The above painting is by famed stop-motion animator Willis O'Brian for the 60s remake of Conan Doyle's The Lost World. As shown, it would have been a far different movie than the rather infamous version that got made. There is a pair of Triceratops, some Brontosauruses, one attacked by an Allosaurus, a Protoceratops, a Stegosaurus, even a Dimetrodon! All would have been stop-motion, no giant lizards. Below that, O'Brian and Irwin look over some designs for a stop-motion dinosaur movie that did get made, The Animal World.
Willis O'Brian, the famous stop-motion animator behind King Kong, the aborted Creation, Mighty Joe Young, and many others, very nearly made Irwin Allen's 1960s remake of Conan Doyle's The Lost World, one of the greatest dino-mation films of all time. The above production painting gives a hint to want it might have like.
Unfortunately, it was, of course, scrapped in favor of lizards and gators with fins and plates stuck on their backs. And worse even than that, one of the beasts, outfitted with plates and ceratopsian-like frill, was referred to as a "brontosaurus", and the fin-backed horned fire-lizard a tyrannosaurus (when Professor Challenger refers to a hatchling version, played by a gecko). Some of the footage of these beasts was replayed on some old Lost In Space episodes, mainly "The Keeper", which were more convincing on that already cheesy show, for virtue of the fact they were supposed to be alien monsters, not creatures from earth's past.
One of the reasons this was done (aside from budget constraints) was because there was a recent fairly realistic use of live lizards playing prehistoric beasts, in the sixties version of Jules Verne's Journey to the Center of the Earth, featuring rhinoceras iguanas as Dimetrodons, fitted with rubbery fins on their backs and a few small spikes along their flanks. The only trouble is, Dimetrodons had a sprawling lizard-like gait, very unlike actual dinosaurs!
Artist William Stout, however, published two books of convention pen and inks, celebrating the films of O'Brian, and he included three of the proposed scenes from the proposed stop-motion version, that never made to screen:
Left: a battle between two t-rexes, and a Pteranodon.
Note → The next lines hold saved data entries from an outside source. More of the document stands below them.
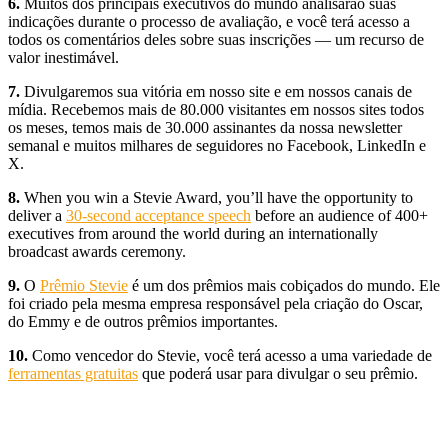
6.
Muitos dos principais executivos do mundo analisarão suas
indicações durante o processo de avaliação, e você terá acesso a
todos os comentários deles sobre suas inscrições — um recurso de
valor inestimável.
7.
Divulgaremos sua vitória em nosso site e em nossos canais de
mídia. Recebemos mais de 80.000 visitantes em nossos sites todos
os meses, temos mais de 30.000 assinantes da nossa newsletter
semanal e muitos milhares de seguidores no Facebook, LinkedIn e
X.
8.
When you win a Stevie Award, you’ll have the opportunity to
deliver a
30-second acceptance speech
before an audience of 400+
executives from around the world during an internationally
broadcast awards ceremony.
9.
O
Prêmio Stevie
é um dos prêmios mais cobiçados do mundo. Ele
foi criado pela mesma empresa responsável pela criação do Oscar,
do Emmy e de outros prêmios importantes.
10.
Como vencedor do Stevie, você terá acesso a uma variedade de
ferramentas gratuitas
que poderá usar para divulgar o seu prêmio.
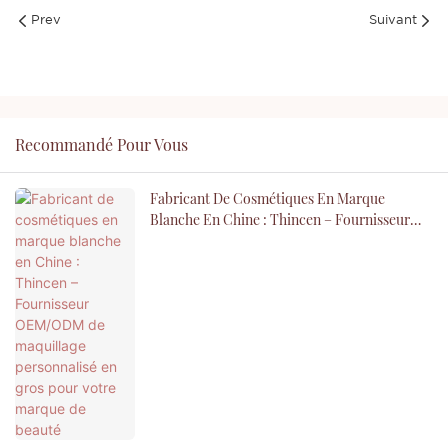
Prev
Suivant
Recommandé Pour Vous
Fabricant De Cosmétiques En Marque
Blanche En Chine : Thincen – Fournisseur
OEM/ODM De Maquillage Personnalisé En
Gros Pour Votre Marque De Beauté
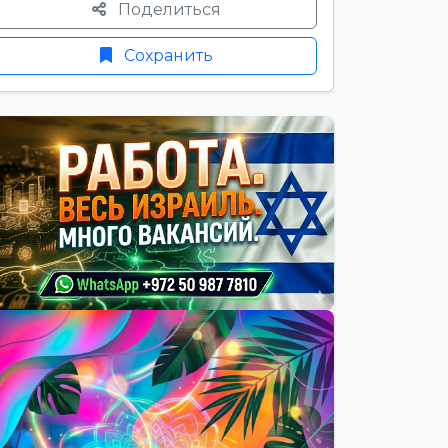
Поделиться
Сохранить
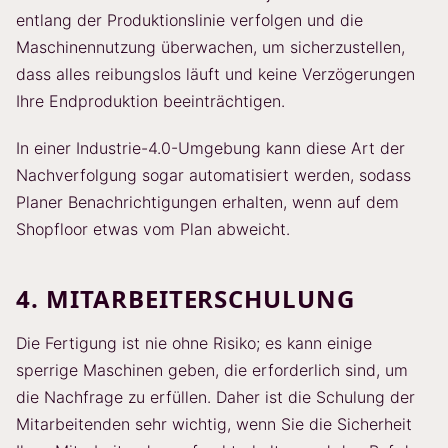
entlang der Produktionslinie verfolgen und die
Maschinennutzung überwachen, um sicherzustellen,
dass alles reibungslos läuft und keine Verzögerungen
Ihre Endproduktion beeinträchtigen.
In einer Industrie-4.0-Umgebung kann diese Art der
Nachverfolgung sogar automatisiert werden, sodass
Planer Benachrichtigungen erhalten, wenn auf dem
Shopfloor etwas vom Plan abweicht.
4. MITARBEITERSCHULUNG
Die Fertigung ist nie ohne Risiko; es kann einige
sperrige Maschinen geben, die erforderlich sind, um
die Nachfrage zu erfüllen. Daher ist die Schulung der
Mitarbeitenden sehr wichtig, wenn Sie die Sicherheit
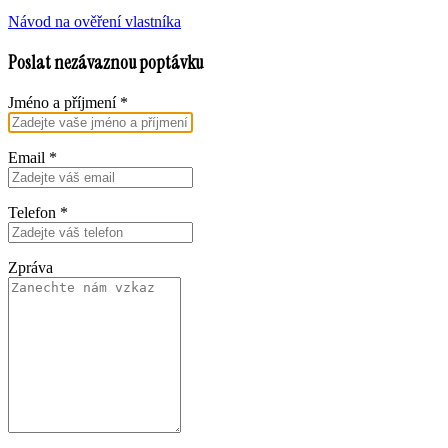
Návod na ověření vlastníka
Poslat nezávaznou poptávku
Jméno a příjmení
*
Email
*
Telefon
*
Zpráva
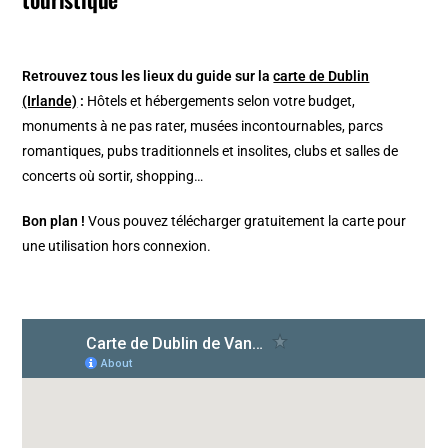
Retrouvez tous les lieux du guide sur la
carte de Dublin
(Irlande)
:
Hôtels et hébergements selon votre budget,
monuments à ne pas rater, musées incontournables, parcs
romantiques, pubs traditionnels et insolites, clubs et salles de
concerts où sortir, shopping…
Bon plan !
Vous pouvez télécharger gratuitement la carte pour
une utilisation hors connexion.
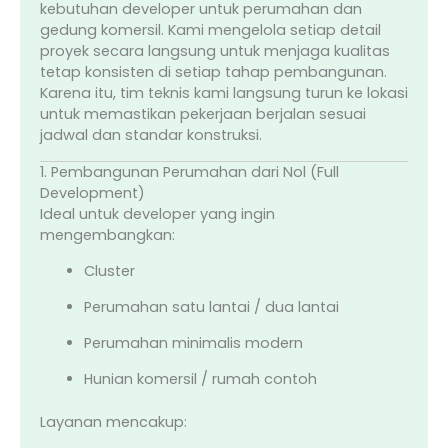
kebutuhan developer untuk perumahan dan
gedung komersil. Kami mengelola setiap detail
proyek secara langsung untuk menjaga kualitas
tetap konsisten di setiap tahap pembangunan.
Karena itu, tim teknis kami langsung turun ke lokasi
untuk memastikan pekerjaan berjalan sesuai
jadwal dan standar konstruksi.
1. Pembangunan Perumahan dari Nol (Full
Development)
Ideal untuk developer yang ingin
mengembangkan:
Cluster
Perumahan satu lantai / dua lantai
Perumahan minimalis modern
Hunian komersil / rumah contoh
Layanan mencakup:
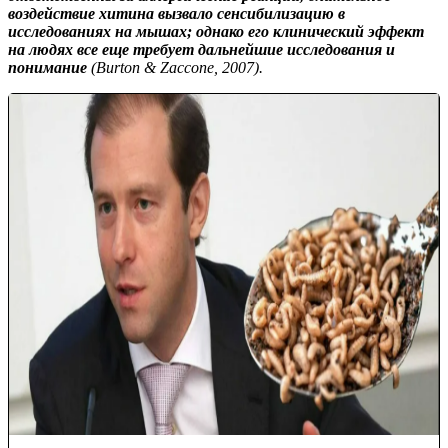
воздействие хитина вызвало сенсибилизацию в
исследованиях на мышах;
однако его клинический эффект
на людях все еще требует
дальнейшие исследования и
понимание
(Burton & Zaccone, 2007).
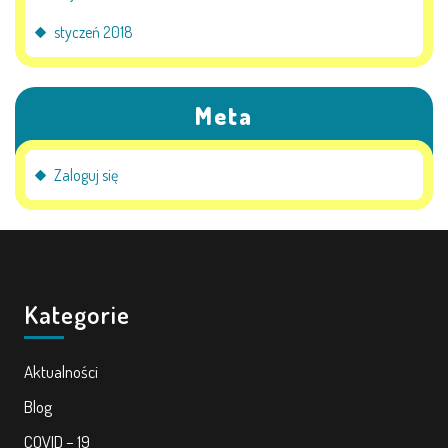
styczeń 2018
Meta
Zaloguj się
Kategorie
Aktualności
Blog
COVID – 19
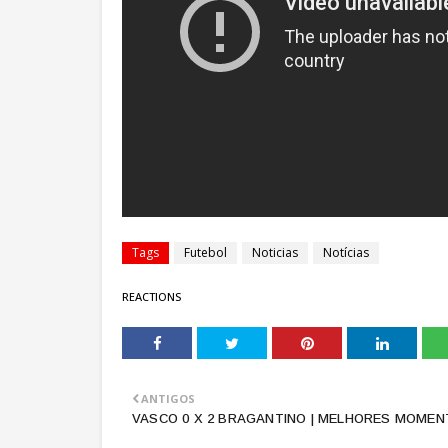
Tags
Futebol
Noticias
Notícias
REACTIONS
ANTIGOS
VASCO 0 X 2 BRAGANTINO | MELHORES MOME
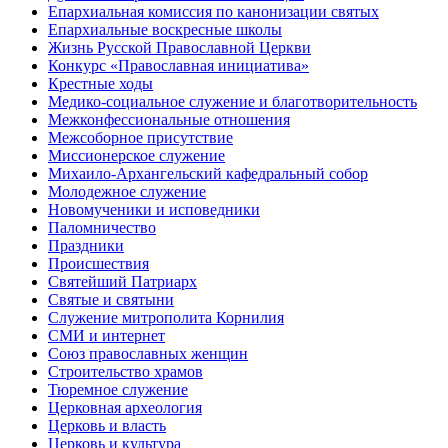
Епархиальная комиссия по канонизации святых
Епархиальные воскресные школы
Жизнь Русской Православной Церкви
Конкурс «Православная инициатива»
Крестные ходы
Медико-социальное служение и благотворительность
Межконфессиональные отношения
Межсоборное присутствие
Миссионерское служение
Михаило-Архангельский кафедральный собор
Молодежное служение
Новомученики и исповедники
Паломничество
Праздники
Происшествия
Святейший Патриарх
Святые и святыни
Служение митрополита Корнилия
СМИ и интернет
Союз православных женщин
Строительство храмов
Тюремное служение
Церковная археология
Церковь и власть
Церковь и культура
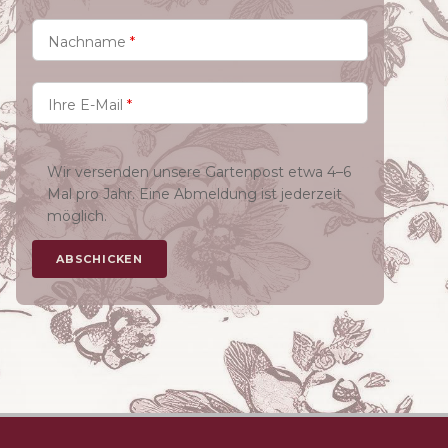
Nachname
*
Ihre E-Mail
*
Wir versenden unsere Gartenpost etwa 4–6
Mal pro Jahr. Eine Abmeldung ist jederzeit
möglich.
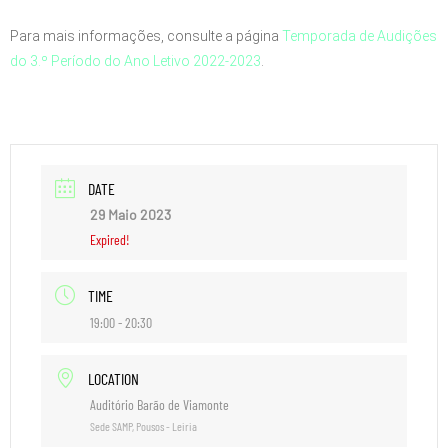
Para mais informações, consulte a página
Temporada de Audições
do 3.º Período do Ano Letivo 2022-2023
.
DATE
29 Maio 2023
Expired!
TIME
19:00 - 20:30
LOCATION
Auditório Barão de Viamonte
Sede SAMP, Pousos - Leiria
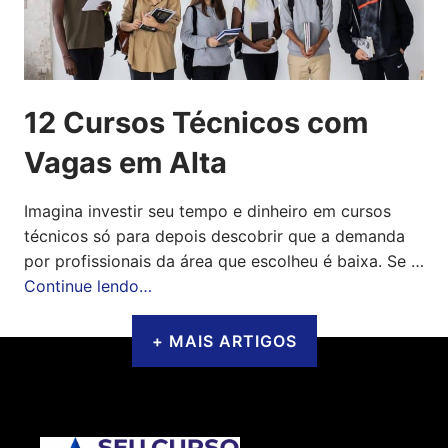
12 Cursos Técnicos com
Vagas em Alta
Imagina investir seu tempo e dinheiro em cursos
técnicos só para depois descobrir que a demanda
por profissionais da área que escolheu é baixa. Se …
Continue lendo…
+ MAIS ARTIGOS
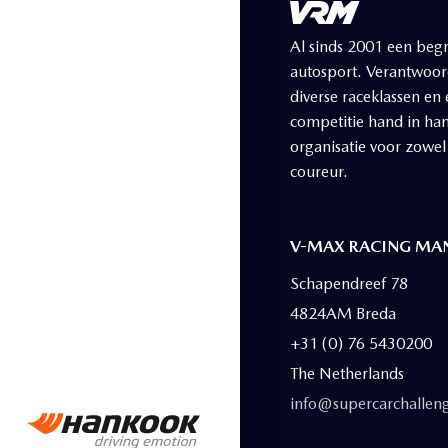
Al sinds 2001 een begr
autosport. Verantwoord
diverse raceklassen en
competitie hand in ha
organisatie voor zowel
coureur.
V-MAX RACING MAN
Schapendreef 78
4824AM Breda
+31 (0) 76 5430200
The Netherlands
info@supercarchalleng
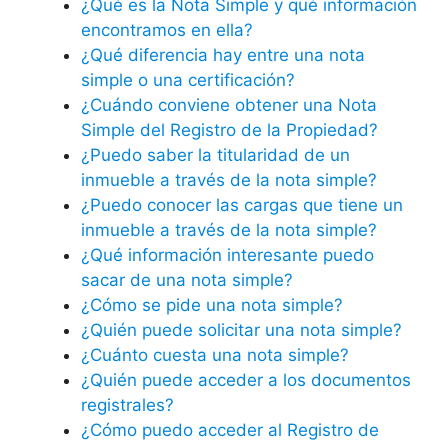
¿Qué es la Nota Simple y qué información
encontramos en ella?
¿Qué diferencia hay entre una nota
simple o una certificación?
¿Cuándo conviene obtener una Nota
Simple del Registro de la Propiedad?
¿Puedo saber la titularidad de un
inmueble a través de la nota simple?
¿Puedo conocer las cargas que tiene un
inmueble a través de la nota simple?
¿Qué información interesante puedo
sacar de una nota simple?
¿Cómo se pide una nota simple?
¿Quién puede solicitar una nota simple?
¿Cuánto cuesta una nota simple?
¿Quién puede acceder a los documentos
registrales?
¿Cómo puedo acceder al Registro de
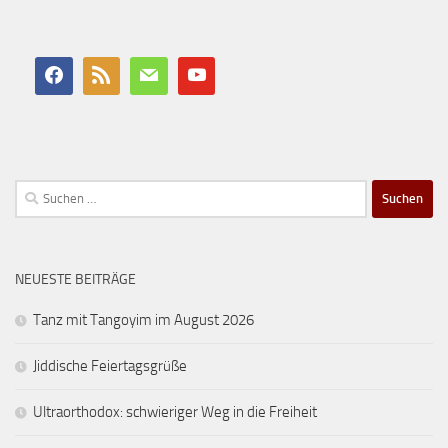
Suchen
nach:
NEUESTE BEITRÄGE
Tanz mit Tangoyim im August 2026
Jiddische Feiertagsgrüße
Ultraorthodox: schwieriger Weg in die Freiheit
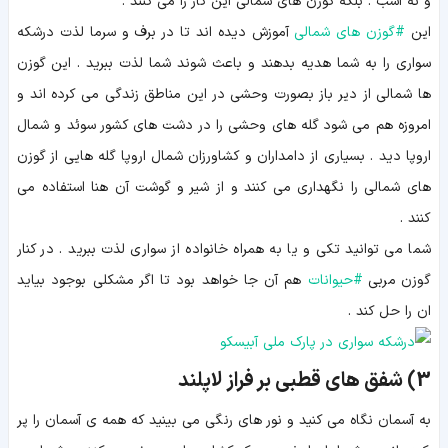
و نه اسب . بلکه گوزن های شمالی این کار را می کنند .
این
#
گوزن های شمالی
آموزش دیده اند تا در برف و سرما لذت درشکه
سواری را به شما هدیه بدهند و باعث شوند شما لذت ببرید . این گوزن
ها شمالی از دیر باز بصورت وحشی در این مناطق زندگی می کرده اند و
امروزه هم می شود گله های وحشی را در دشت های کشور سوئد و شمال
اروپا دید . بسیاری از دامداران و کشاورزان شمال اروپا گله هایی از گوزن
های شمالی را نگهداری می کنند و از شیر و گوشت آن هنا استفاده می
کنند .
شما می توانید تکی و یا به همراه خانواده از سواری لذت ببرید . در کنار
گوزن مربی
#
حیوانات
هم آن جا خواهد بود تا اگر مشکلی بوجود بیاید
ان را حل کند .
3) شفق های قطبی بر فراز لاپلند
به آسمان نگاه می کنید و نور های رنگی می بینید که همه ی آسمان را پر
That's obviously Challenger himself against the rock in the foreground. Right: Another scene involving a dino circus ac, with a trained Apatosaur and young Triceratops. : It's not known whether this was to take place in Maple White Land, or back in London, with the caveman played by an actor.
This would certainly have been cool: a tug-of war between a Brontosaurus, an Allosaurus and a Titanoboa!